Similarly, we analyzed the correlation between the scale of migration and the confirmed cases between January 25 and February 15 (Fig. 3b, R2 = 0.3449, P < 0.0001). Although the correlation was statistically significant, we did not consider the model showed a good fitness (0.3449). The outcome suggested that it was worthwhile to further investigate the relationship between migration and epidemic by dividing the regions into different modules by their characteristics. In our study, we predicted that the cities with varying confirmed cases in China during the Spring Migration can be analyzed by a scale-free network. Since the government initiated strict controlling efforts after the lunar New Year, our scale-free network incorporated the migration data between January 10 and January 24 in the top serious 25% epidemic cities out of Hubei. Thirty-eight was chosen as the soft threshold (Fig. 3c and d). By calculating the TOM matrix, the selected cities were clustered into two modules.

In addition, by plotting the number of immigrants and the confirmed cases between Jan 25 and Feb 15 in the 52 cities in the blue module (Fig. 4a), we screened out three outliers, Chongqing, Wenzhou (ZJ), and Xinyang (HA). Similarly, correlation analysis was conducted in the brown module (R2 = 0.5071, P < 0.0001), with Shenzhen (GD) out of the 90% prediction (Fig. 4b). Notably, after removing Chongqing, Wenzhou (ZJ), Xinyang (HA) and Shenzhen (GD) from the plots, we found no correlation in the blue module (Fig. 4c, R2 = 0.0495, P = 0.1855) and a higher fitness in the brown module (Fig. 4d, R2 = 0.5765, P < 0.0001). The results showed that the cities in the brown module might play a decisive rule in the spread of the epidemic.

Therefore, we analyzed the brown module consisting of 24 cities: three municipalities, nine provincial capitals, and the left 12 cities including Dongguan (GD), Qingdao (SD), Ningbo (ZJ), Suzhou (JS) that are all trade centers and transportation hubs. The immigration tendencies were described in Fig. 5a. In addition, we established the network. As shown in Fig. 5b, of the 24 cities, five are in Guangdong and three in Jiangsu, suggesting that these two provinces should take stricter management to control the spread of COVID-19 epidemic. Thus, we considered the epidemics in the cities in this brown module may decide the whole situation. The related governments must curb the migration into the region. In the blue module, Chongqing, Wenzhou (ZJ) and Xinyang (HA) were regarded special. Chongqing neighbors Hubei. Xinyang (HA) is near to Hubei. Therefore, we considered the short geographical distance and the convenient transportation caused the epidemics in both cities. As for Wenzhou (ZJ), the serious epidemic might result from the businessmen rushing back from Wuhan before the lunar New Year.

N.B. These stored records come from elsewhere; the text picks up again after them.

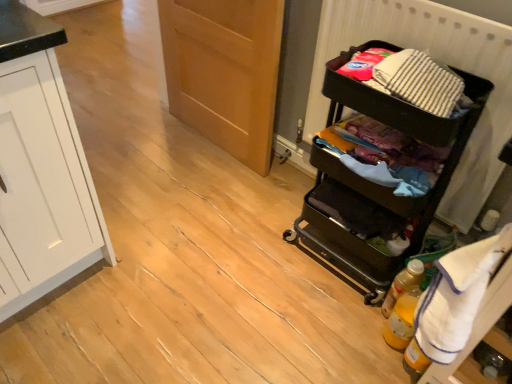 Identify the location of unoccupied area in front of black plastic cart at right. (327, 323). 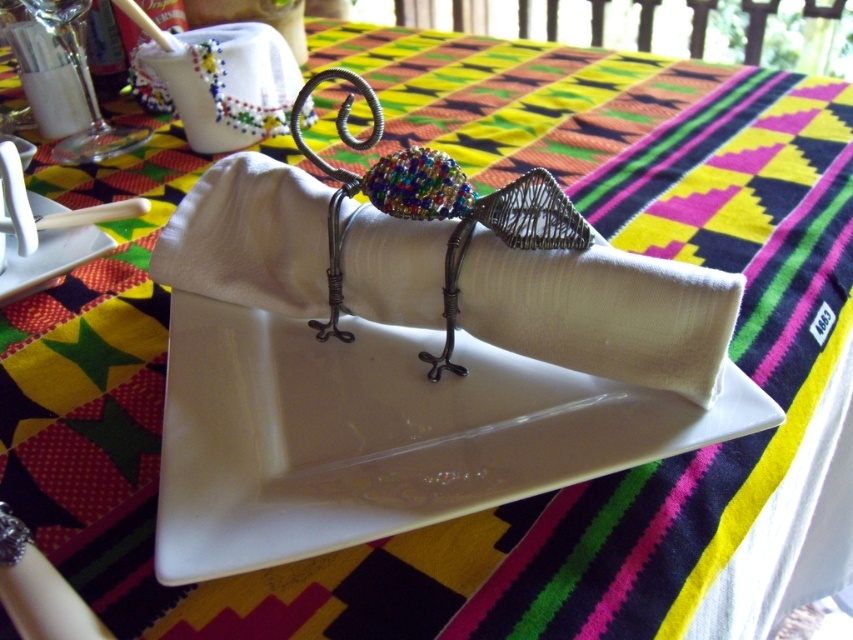 Does white fabric napkin at center appear on the left side of white glossy plate at upper left?

In fact, white fabric napkin at center is to the right of white glossy plate at upper left.

Does white fabric napkin at center have a lesser width compared to white glossy plate at upper left?

No.

Between point (664, 372) and point (30, 266), which one is positioned in front?

Positioned in front is point (664, 372).

Where is `white fabric napkin at center`? The height and width of the screenshot is (640, 853). white fabric napkin at center is located at coordinates (602, 312). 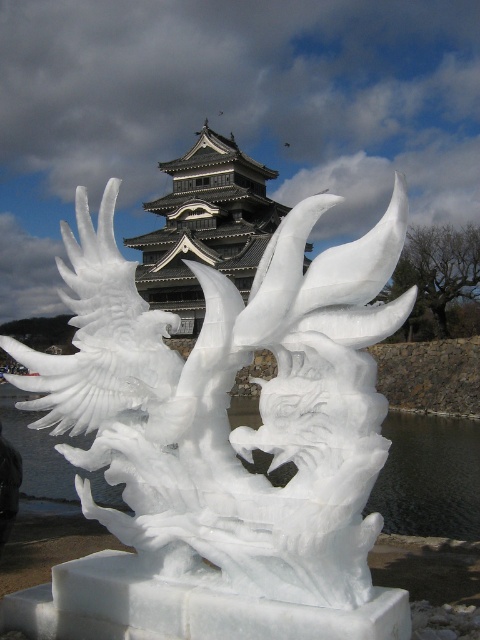 Question: Is white ice sculpture at center to the left of dark gray stone tower at center from the viewer's perspective?

Choices:
 (A) yes
 (B) no

Answer: (B)

Question: Can you confirm if white ice sculpture at center is positioned above dark gray stone tower at center?

Choices:
 (A) no
 (B) yes

Answer: (A)

Question: Does white ice sculpture at center appear on the right side of dark gray stone tower at center?

Choices:
 (A) yes
 (B) no

Answer: (A)

Question: Among these objects, which one is farthest from the camera?

Choices:
 (A) dark gray stone tower at center
 (B) white ice sculpture at center

Answer: (A)

Question: Among these objects, which one is nearest to the camera?

Choices:
 (A) white ice sculpture at center
 (B) dark gray stone tower at center

Answer: (A) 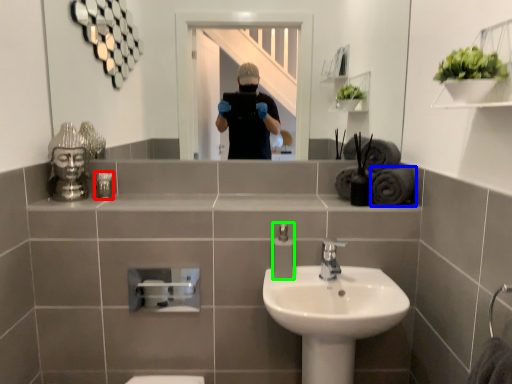 Question: Considering the real-world distances, which object is closest to toiletry (highlighted by a red box)? bath towel (highlighted by a blue box) or soap dispenser (highlighted by a green box).

Choices:
 (A) bath towel
 (B) soap dispenser

Answer: (B) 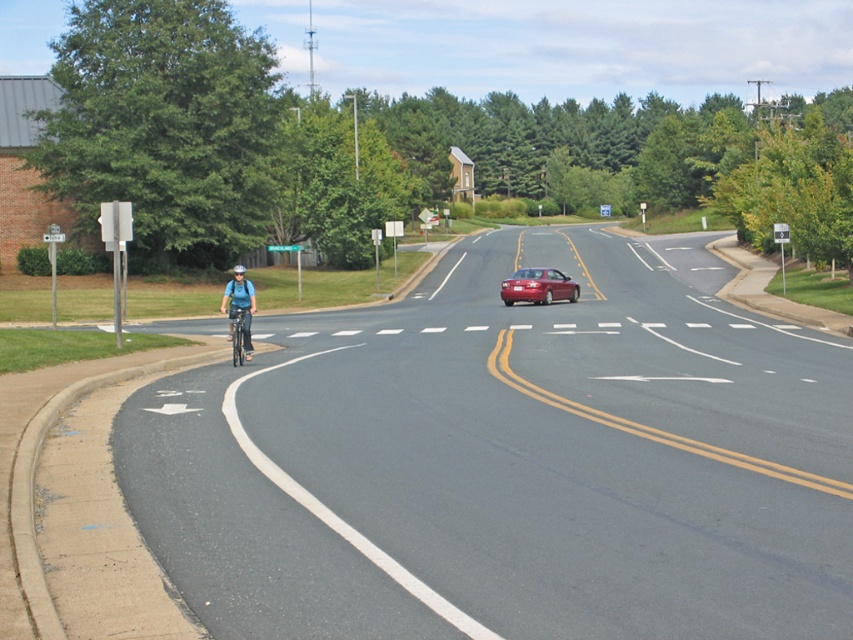 Question: Which point is closer to the camera taking this photo?

Choices:
 (A) (229, 291)
 (B) (238, 268)
 (C) (703, 339)

Answer: (A)

Question: Which object is farther from the camera taking this photo?

Choices:
 (A) matte blue helmet at left
 (B) black asphalt bike lane at left
 (C) matte blue helmet at center

Answer: (C)

Question: Does black asphalt bike lane at left have a smaller size compared to matte blue helmet at left?

Choices:
 (A) no
 (B) yes

Answer: (A)

Question: Is shiny red sedan at center below matte blue helmet at center?

Choices:
 (A) yes
 (B) no

Answer: (A)

Question: Is black asphalt bike lane at left below silver metallic bicycle at left?

Choices:
 (A) yes
 (B) no

Answer: (B)

Question: Which of the following is the closest to the observer?

Choices:
 (A) black asphalt bike lane at left
 (B) matte blue helmet at left
 (C) shiny red sedan at center
 (D) matte blue helmet at center

Answer: (A) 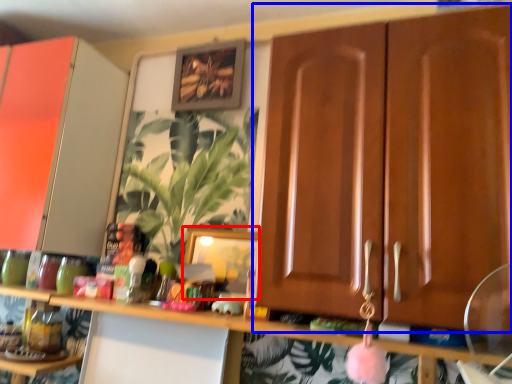 Question: Among these objects, which one is farthest to the camera, picture frame (highlighted by a red box) or cabinetry (highlighted by a blue box)?

Choices:
 (A) picture frame
 (B) cabinetry

Answer: (A) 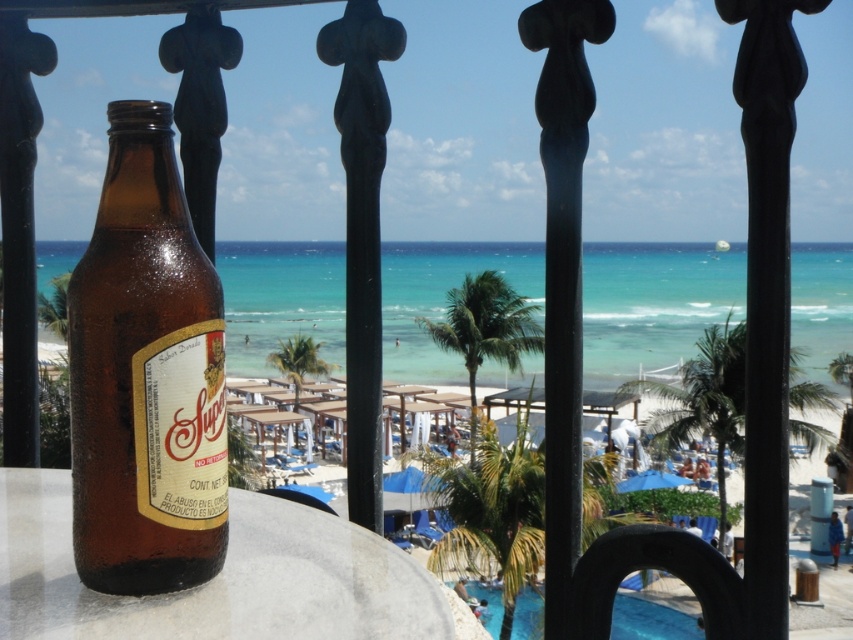 You are planning to set up a small picnic on the smooth white table at center and the blue glossy pool at lower center. Since you have limited space, which surface would you choose to place your picnic items to ensure they fit comfortably?

The blue glossy pool at lower center occupies more space than the smooth white table at center, so you should choose the blue glossy pool at lower center to place your picnic items as it provides more space for comfortable arrangement.

You are a guest at a beachside resort and want to place your drink on a surface. You see the brown glass bottle at left and the blue glossy pool at lower center. Which object is closer to you, and why?

The brown glass bottle at left is closer to you because it is positioned in front of the blue glossy pool at lower center, meaning it is nearer to your viewpoint.

You are at a beach bar and want to place a taller object on the table. Which object between the brown glass bottle at left and the smooth white table at center would be suitable for placing on the table?

The brown glass bottle at left is much taller than the smooth white table at center, so it cannot be placed on the table. You should choose an object shorter than the table. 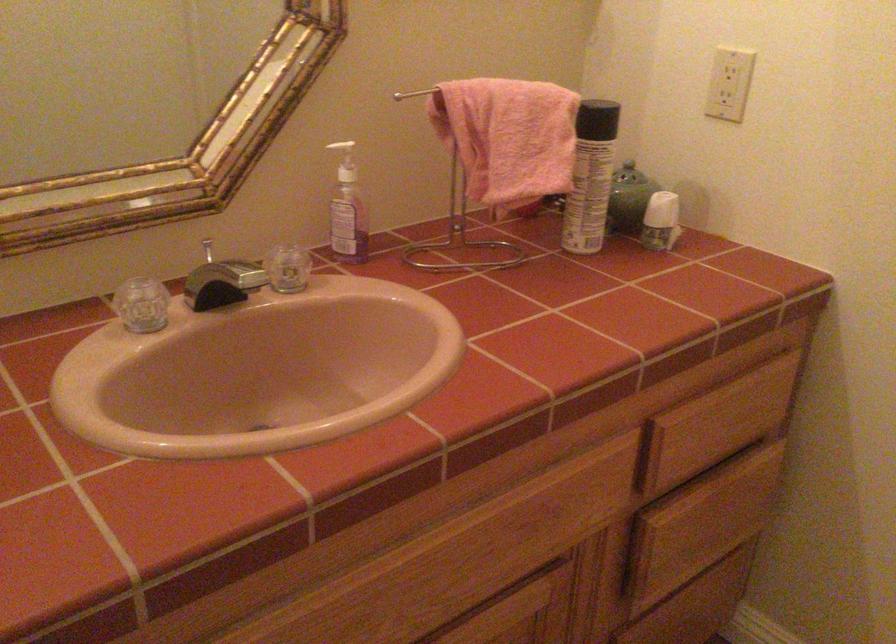 You are a GUI agent. You are given a task and a screenshot of the screen. Output one action in this format:
    pyautogui.click(x=<x>, y=<y>)
    Task: Click on the white deodorant stick
    This screenshot has width=896, height=644.
    Given the screenshot: What is the action you would take?
    pyautogui.click(x=590, y=176) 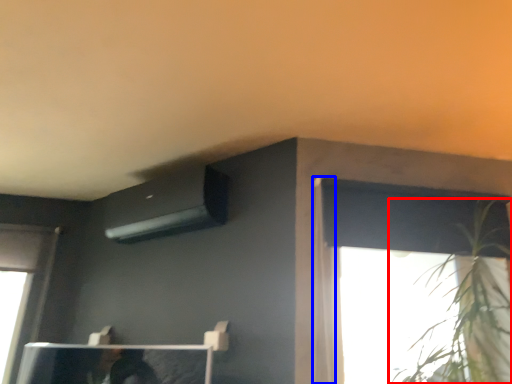 Question: Which of the following is the farthest to the observer, houseplant (highlighted by a red box) or curtain (highlighted by a blue box)?

Choices:
 (A) houseplant
 (B) curtain

Answer: (B) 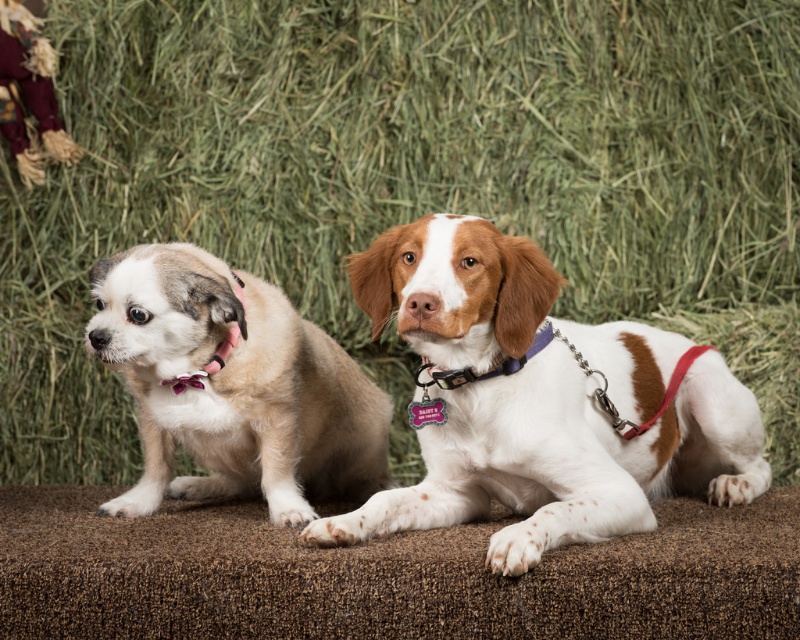 Question: Is brown and white fur at center positioned in front of light brown fur at left?

Choices:
 (A) no
 (B) yes

Answer: (B)

Question: Which object appears closest to the camera in this image?

Choices:
 (A) brown and white fur at center
 (B) light brown fur at left

Answer: (A)

Question: Does brown and white fur at center appear on the right side of light brown fur at left?

Choices:
 (A) yes
 (B) no

Answer: (A)

Question: Does brown and white fur at center have a greater width compared to light brown fur at left?

Choices:
 (A) no
 (B) yes

Answer: (B)

Question: Which of the following is the farthest from the observer?

Choices:
 (A) (584, 433)
 (B) (204, 486)

Answer: (B) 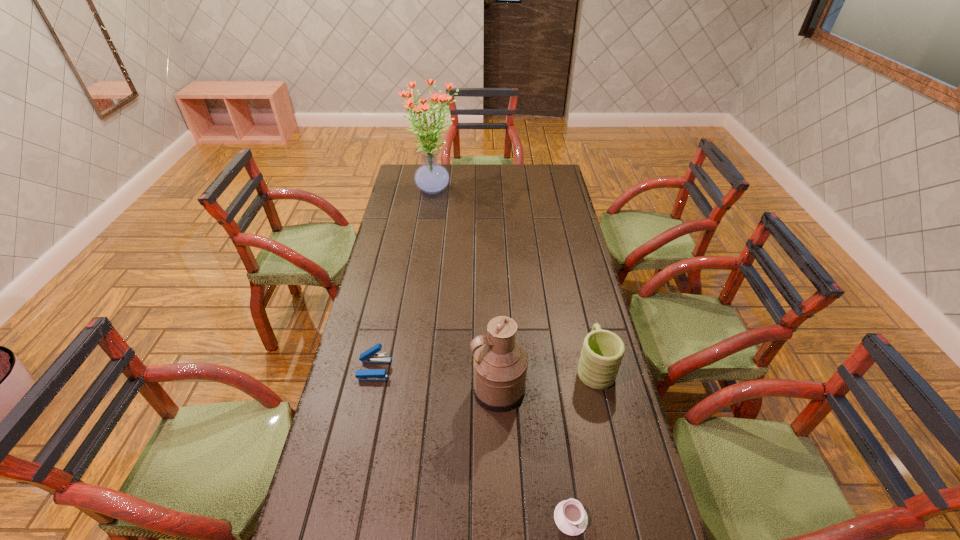 You are a GUI agent. You are given a task and a screenshot of the screen. Output one action in this format:
    pyautogui.click(x=<x>, y=<y>)
    Task: Click on the stapler located in the left edge section of the desktop
    This screenshot has height=540, width=960.
    Given the screenshot: What is the action you would take?
    pyautogui.click(x=369, y=356)

The height and width of the screenshot is (540, 960). What are the coordinates of `mug at the right edge` in the screenshot? It's located at (602, 352).

Where is `teacup positioned at the right edge`? teacup positioned at the right edge is located at coordinates coord(570,517).

I want to click on object located in the far left corner section of the desktop, so click(431, 177).

Identify the location of free space at the far edge of the desktop. The width and height of the screenshot is (960, 540). (500, 186).

Find the location of a particular element. vacant space at the left edge of the desktop is located at coordinates (348, 452).

Where is `vacant space at the right edge of the desktop`? vacant space at the right edge of the desktop is located at coordinates (610, 527).

Where is `free spot at the far right corner of the desktop`? This screenshot has height=540, width=960. free spot at the far right corner of the desktop is located at coordinates (546, 177).

The height and width of the screenshot is (540, 960). I want to click on blank region between the third object from left to right and the shortest object, so click(535, 454).

The height and width of the screenshot is (540, 960). I want to click on free spot between the second shortest object and the flower arrangement, so click(x=404, y=279). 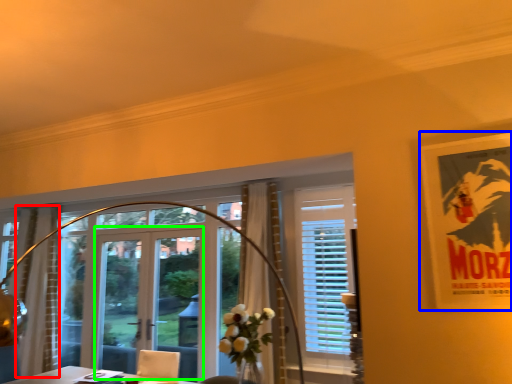 Question: Which object is positioned closest to curtain (highlighted by a red box)? Select from poster page (highlighted by a blue box) and screen door (highlighted by a green box).

Choices:
 (A) poster page
 (B) screen door

Answer: (B) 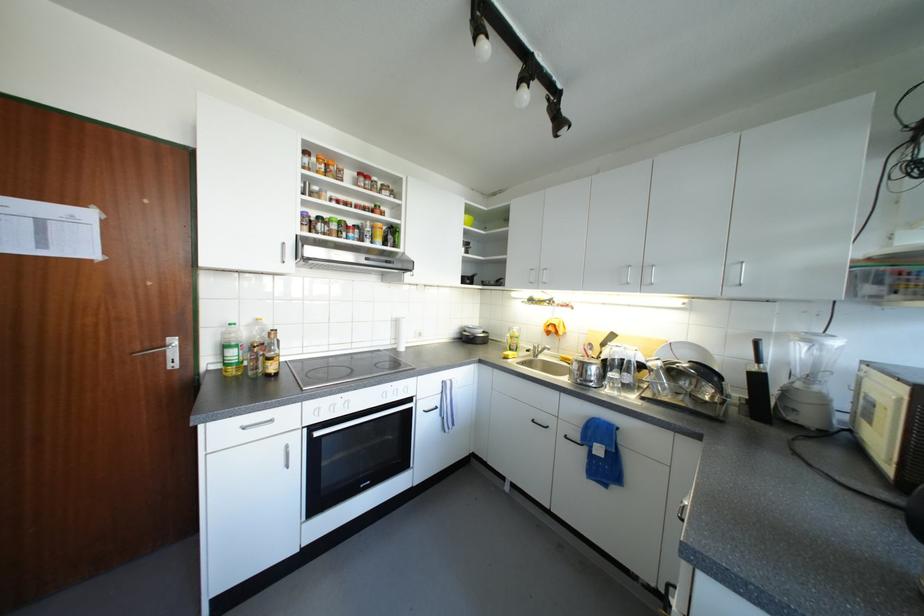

The main limitation of the study is the data volume. In conventional WGCNA, thousands of genes with different expression patterns in a biological process were applied to establish the scale-free network [9]. However, the number of cities in China is far less than the count of genes in cells. In this study, only 76 cities were introduced for the establishment of the scale-free network. The network showed a benign fitness of epidemic and successfully screened out the key cities from the selected 76 cities. Thus, the scale-free network can successfully explain the epidemic of COVID-19 in China to a certain extent. Additionally, we did not divide the COVID-19 cases of the cities into imported and secondary cases, as the migration would possibly lead to imported cases outside Hubei. Epidemiological bias might happen.

Conclusions

The migration from Wuhan could partly explain the epidemic situation in other regions. Migration between some major cities plays a crucial role in the spread of COVID-19. Related governments should take strict efforts to reduce the migration and control the continuing spread of COVID-19.